Le casque de parachutiste modèle 37 et 38 , stahlhelm der fallschirmjäger modell 37 und 38

En juin 1938 est officiellement adopté le nouveau casque de parachutiste, fruit d'une année d'étude résultant de l'expérience des casques expérimentaux de 1937 (à deux fentes). La forme est proche de ses prédécesseurs, cependant on a complètement repensé le système de coiffe et de jugulaire. Le casque de para modèle 38, pour ce qui concerne la coque, a été fabriquée par une seule usine, Eisen und Hüttenwerke A.G. à Thale. Le casque est pressé en acier au manganèse d'une épaisseur de 1,15 mm. Il est réalisé en trois tailles 66, 68 et 71 pour accommoder des tours de têtes de 54 à 61 cm.
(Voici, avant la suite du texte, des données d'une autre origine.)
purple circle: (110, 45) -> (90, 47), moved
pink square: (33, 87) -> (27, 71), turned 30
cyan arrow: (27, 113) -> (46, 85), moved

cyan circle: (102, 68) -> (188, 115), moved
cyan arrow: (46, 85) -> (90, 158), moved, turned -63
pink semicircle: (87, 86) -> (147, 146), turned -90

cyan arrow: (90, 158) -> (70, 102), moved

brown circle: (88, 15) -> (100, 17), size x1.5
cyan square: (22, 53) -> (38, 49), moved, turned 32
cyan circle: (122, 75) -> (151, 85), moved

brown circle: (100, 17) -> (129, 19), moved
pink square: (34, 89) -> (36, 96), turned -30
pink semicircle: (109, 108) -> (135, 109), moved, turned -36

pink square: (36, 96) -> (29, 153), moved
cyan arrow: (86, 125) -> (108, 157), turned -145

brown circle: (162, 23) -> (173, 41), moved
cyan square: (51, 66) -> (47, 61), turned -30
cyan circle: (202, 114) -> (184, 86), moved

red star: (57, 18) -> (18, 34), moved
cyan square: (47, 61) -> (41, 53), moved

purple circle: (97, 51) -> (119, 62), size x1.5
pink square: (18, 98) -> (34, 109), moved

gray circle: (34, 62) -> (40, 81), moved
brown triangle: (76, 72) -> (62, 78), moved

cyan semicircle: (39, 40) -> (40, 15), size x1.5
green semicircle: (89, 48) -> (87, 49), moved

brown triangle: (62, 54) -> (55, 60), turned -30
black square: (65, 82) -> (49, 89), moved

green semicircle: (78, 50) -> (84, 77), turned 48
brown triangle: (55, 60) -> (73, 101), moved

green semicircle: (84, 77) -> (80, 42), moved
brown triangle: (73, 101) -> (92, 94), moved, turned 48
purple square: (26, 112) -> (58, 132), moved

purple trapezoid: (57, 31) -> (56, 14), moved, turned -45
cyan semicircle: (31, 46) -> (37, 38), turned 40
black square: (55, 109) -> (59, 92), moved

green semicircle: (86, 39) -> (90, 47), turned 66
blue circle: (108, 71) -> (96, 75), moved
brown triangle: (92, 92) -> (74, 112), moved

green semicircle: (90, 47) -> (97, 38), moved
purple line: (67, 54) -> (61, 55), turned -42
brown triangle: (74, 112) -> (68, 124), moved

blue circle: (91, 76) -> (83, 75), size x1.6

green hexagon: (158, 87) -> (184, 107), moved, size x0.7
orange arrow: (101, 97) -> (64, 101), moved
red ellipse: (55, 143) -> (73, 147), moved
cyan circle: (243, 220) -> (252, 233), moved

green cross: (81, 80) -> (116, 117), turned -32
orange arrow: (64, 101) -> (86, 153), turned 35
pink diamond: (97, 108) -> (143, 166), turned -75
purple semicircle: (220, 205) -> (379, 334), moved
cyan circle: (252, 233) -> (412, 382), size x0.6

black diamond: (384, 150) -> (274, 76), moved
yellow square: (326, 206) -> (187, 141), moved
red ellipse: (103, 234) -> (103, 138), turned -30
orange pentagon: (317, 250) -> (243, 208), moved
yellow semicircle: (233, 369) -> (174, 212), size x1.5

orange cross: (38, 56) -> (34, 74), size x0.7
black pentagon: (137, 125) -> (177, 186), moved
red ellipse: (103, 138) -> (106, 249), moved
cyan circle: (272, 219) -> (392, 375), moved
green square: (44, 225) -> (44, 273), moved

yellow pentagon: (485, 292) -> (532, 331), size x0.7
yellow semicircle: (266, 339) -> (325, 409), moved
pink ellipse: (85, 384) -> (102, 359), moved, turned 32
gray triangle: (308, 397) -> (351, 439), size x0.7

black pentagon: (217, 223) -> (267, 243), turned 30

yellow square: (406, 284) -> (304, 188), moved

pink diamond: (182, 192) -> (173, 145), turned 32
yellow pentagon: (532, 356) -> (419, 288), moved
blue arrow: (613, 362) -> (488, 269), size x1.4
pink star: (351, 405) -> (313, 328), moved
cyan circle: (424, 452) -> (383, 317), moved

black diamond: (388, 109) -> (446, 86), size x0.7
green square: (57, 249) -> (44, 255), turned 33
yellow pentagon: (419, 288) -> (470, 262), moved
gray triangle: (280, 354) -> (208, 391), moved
Son poids est d'environ de 1 kg.
Le système de coiffe en cuir pour le casque modèle 37 est celui des casques standarts de la Wehrmacht, ceux ci seront remplacés par le nouveau système de coiffe modèle 38 qui équipa entièrement les casques 38 ainsi que la plupart des anciens casques 37. Le système de coiffe modèle 38 et les jugulaires sont retenus par 4 écrous et pas les 3 rivets comme la coiffe du casque 37. Trois types d'écrous ont été utilisés durant le conflit.
Il a existé plusieurs fabricants des coiffes en cuir (exemple : Baumuster.Heisler.Berlin C2).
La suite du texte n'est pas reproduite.